DATASET RECORDS
----------

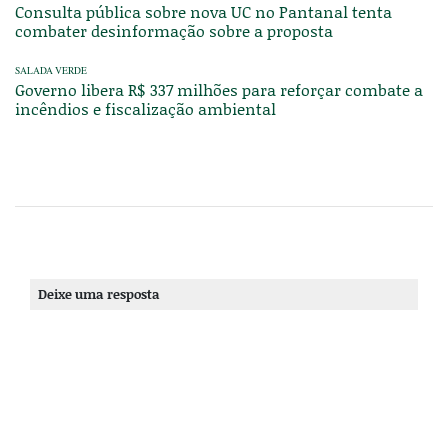
Consulta pública sobre nova UC no Pantanal tenta
combater desinformação sobre a proposta
SALADA VERDE
Governo libera R$ 337 milhões para reforçar combate a
incêndios e fiscalização ambiental
Deixe uma resposta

----------

WORK REQUIRED
Quote verbatim the line containing "SALADA VERDE" and every line after it through the end of the records above.

REPLY
SALADA VERDE
Governo libera R$ 337 milhões para reforçar combate a
incêndios e fiscalização ambiental
Deixe uma resposta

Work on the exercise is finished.